- _Exercise_
Quote the data below in full, minus the images.

- _Input data_
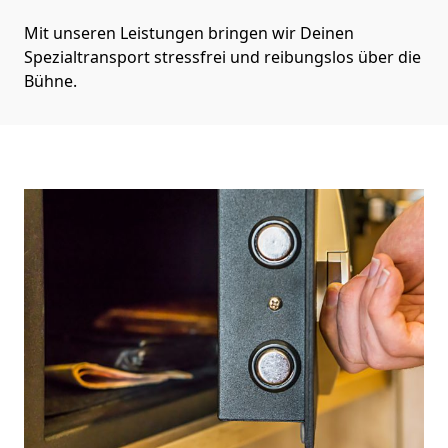
Mit unseren Leistungen bringen wir Deinen
Spezialtransport stressfrei und reibungslos über die
Bühne.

- _Answer to the exercise_
Mit unseren Leistungen bringen wir Deinen
Spezialtransport stressfrei und reibungslos über die
Bühne.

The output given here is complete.